What was shocking about this specially vested title is not what it purported to say about those dictators but what it unintentionally revealed about the West’s moral bankruptcy: minimising the crimes of its “democratic” leaders against foreign populations. Saddam was deemed particularly evil for killing his own people. Bush, Blair, and other Western leaders who were responsible for far greater Iraqi casualties through bombardment and indiscriminate sanctions were not awarded a similar damning title. Why? Because they killed “foreign” people, not their own.
This othering and dehumanising are a form of supremacy that is intrinsic to Western democracies. A democratically elected leader has the right, and even the responsibility, to use extreme military force against a dictator’s country without any fear of accountability.

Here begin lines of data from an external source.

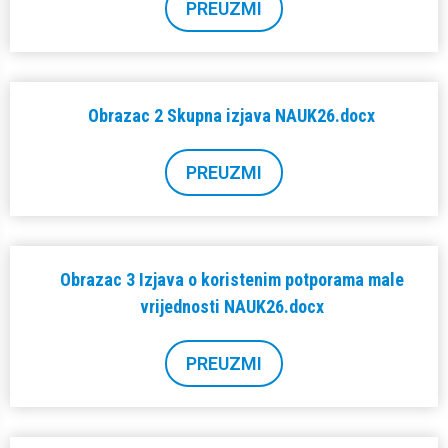
PREUZMI
Obrazac 2 Skupna izjava NAUK26.docx
PREUZMI
Obrazac 3 Izjava o koristenim potporama male
vrijednosti NAUK26.docx
PREUZMI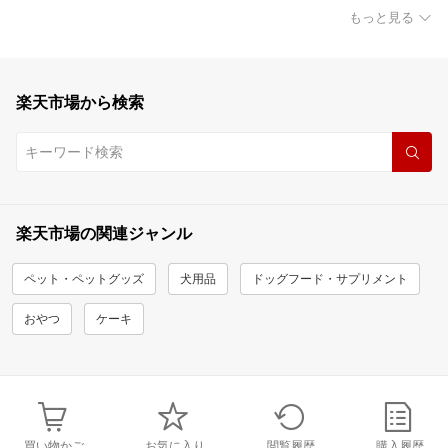
もっと見る
楽天市場から検索
楽天市場の関連ジャンル
ペット・ペットグッズ
犬用品
ドッグフード・サプリメント
おやつ
ケーキ
買い物かご
お気に入り
閲覧履歴
購入履歴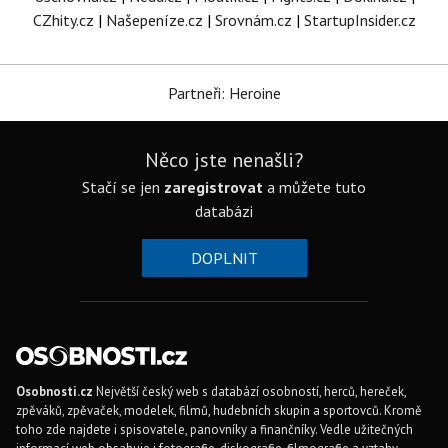
CZhity.cz
|
Našepeníze.cz
|
Srovnám.cz
|
StartupInsider.cz
Partneři: Heroine
Něco jste nenašli?
Stačí se jen
zaregistrovat
a můžete tuto
databázi
DOPLNIT
Osobnosti.cz
Největší český web s databází osobností, herců, hereček,
zpěváků, zpěvaček, modelek, filmů, hudebních skupin a sportovců. Kromě
toho zde najdete i spisovatele, panovníky a finančníky. Vedle užitečných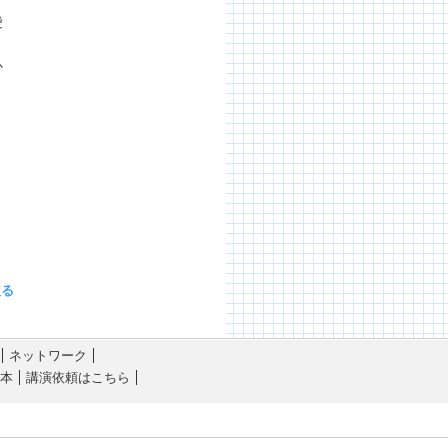
愛
か
戻る
ネットワーク
本
講演依頼はこちら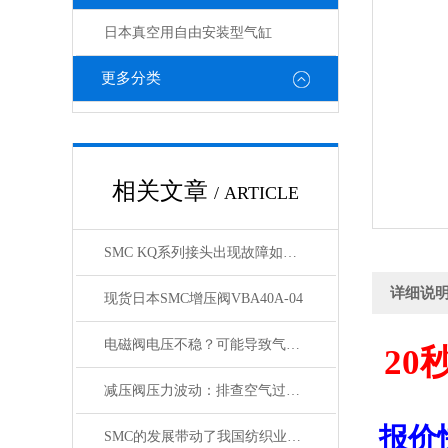
日本真空用自由安装型气缸
更多分类
相关文章
/ ARTICLE
SMC KQ系列接头出现故障如何处理，KQ接头原装正品
详细说
现货日本SMC增压阀VBA40A-04
电磁阀电压不稳？可能导致气缸与锁定阀动作紊乱
20
减压阀压力波动：排查空气过滤器是否存在堵塞
报价
SMC的发展带动了我国纺织业的发展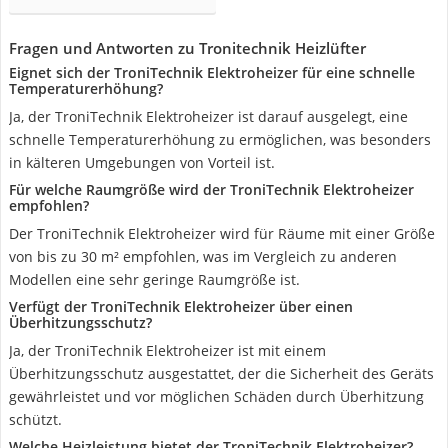
Fragen und Antworten zu Tronitechnik Heizlüfter
Eignet sich der TroniTechnik Elektroheizer für eine schnelle
Temperaturerhöhung?
Ja, der TroniTechnik Elektroheizer ist darauf ausgelegt, eine
schnelle Temperaturerhöhung zu ermöglichen, was besonders
in kälteren Umgebungen von Vorteil ist.
Für welche Raumgröße wird der TroniTechnik Elektroheizer
empfohlen?
Der TroniTechnik Elektroheizer wird für Räume mit einer Größe
von bis zu 30 m² empfohlen, was im Vergleich zu anderen
Modellen eine sehr geringe Raumgröße ist.
Verfügt der TroniTechnik Elektroheizer über einen
Überhitzungsschutz?
Ja, der TroniTechnik Elektroheizer ist mit einem
Überhitzungsschutz ausgestattet, der die Sicherheit des Geräts
gewährleistet und vor möglichen Schäden durch Überhitzung
schützt.
Welche Heizleistung bietet der TroniTechnik Elektroheizer?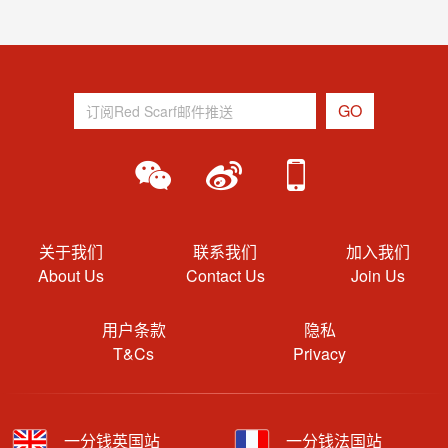
关于我们
联系我们
加入我们
About Us
Contact Us
Join Us
用户条款
隐私
T&Cs
Privacy
一分钱英国站
一分钱法国站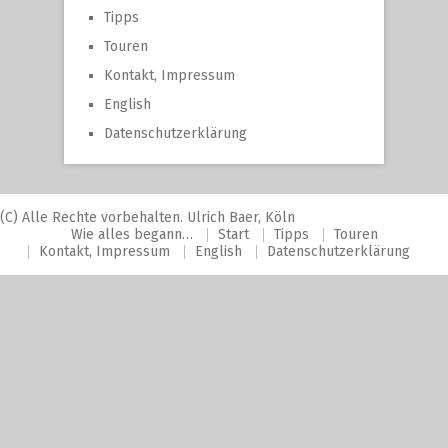
Tipps
Touren
Kontakt, Impressum
English
Datenschutzerklärung
(C) Alle Rechte vorbehalten. Ulrich Baer, Köln
Wie alles begann…
Start
Tipps
Touren
Kontakt, Impressum
English
Datenschutzerklärung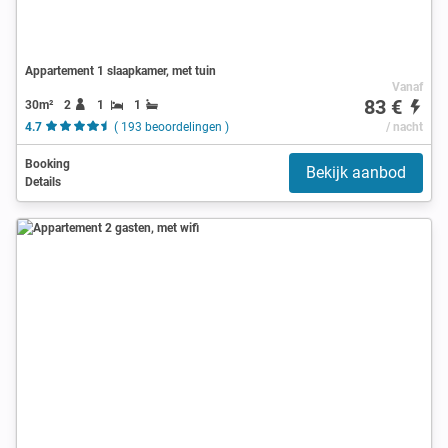
Appartement 1 slaapkamer, met tuin
Vanaf
83 €
30m²
2
1
1
4.7
( 193 beoordelingen )
/ nacht
Booking
Bekijk aanbod
Details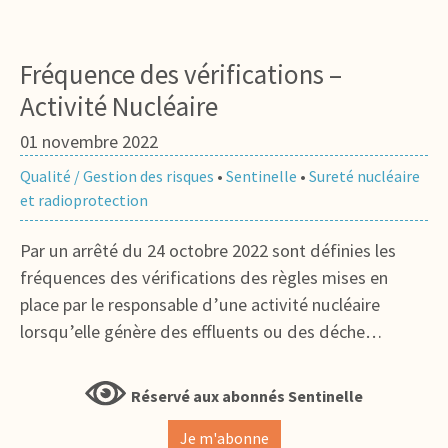
Fréquence des vérifications –
Activité Nucléaire
01 novembre 2022
Qualité / Gestion des risques
•
Sentinelle
•
Sureté nucléaire
et radioprotection
Par un arrêté du 24 octobre 2022 sont définies les
fréquences des vérifications des règles mises en
place par le responsable d’une activité nucléaire
lorsqu’elle génère des effluents ou des déche…
Réservé aux abonnés Sentinelle
Je m'abonne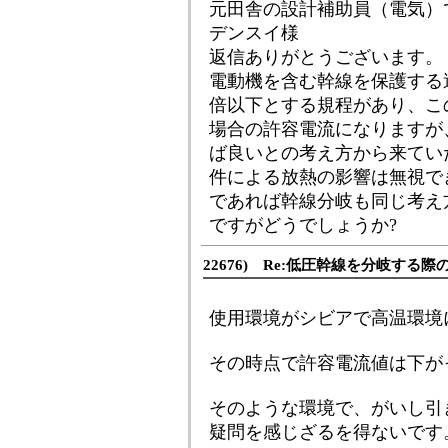
元田舎の設計補助員（電気）
デンスイ様
返信ありがとうございます。
電動機を含む幹線を保護する過
倍以下とする規程があり、こ
場合の許容電流になりますが
ば良いとの考え方から来てい
件による放熱の影響は無視で
であれば幹線分岐も同じ考え
ですがどうでしょうか?
22676) Re:低圧幹線を分岐する
使用環境がシビアで高温環境
その時点で許容電流値は下が
そのような環境で、がいし引
疑問を感じざるを得ないです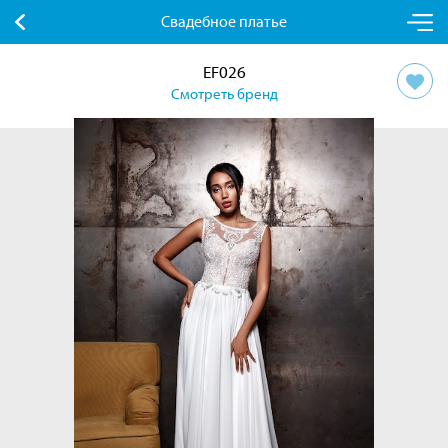
Свадебное платье
EF026
Смотреть бренд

Put differently, when the citizens of a Western country exercise their democratic rights to appoint their leader, that leader can somehow acquire rights over foreign populations. For the target foreign people, the difference between their ruler and those Western leaders is nominal: the former is a “national dictator” whereas the latter are “international dictators”! Both have given themselves the right to determine what happens to the country and its people—including the level of destruction and deaths it suffers, when, and how—without the people themselves giving them that right.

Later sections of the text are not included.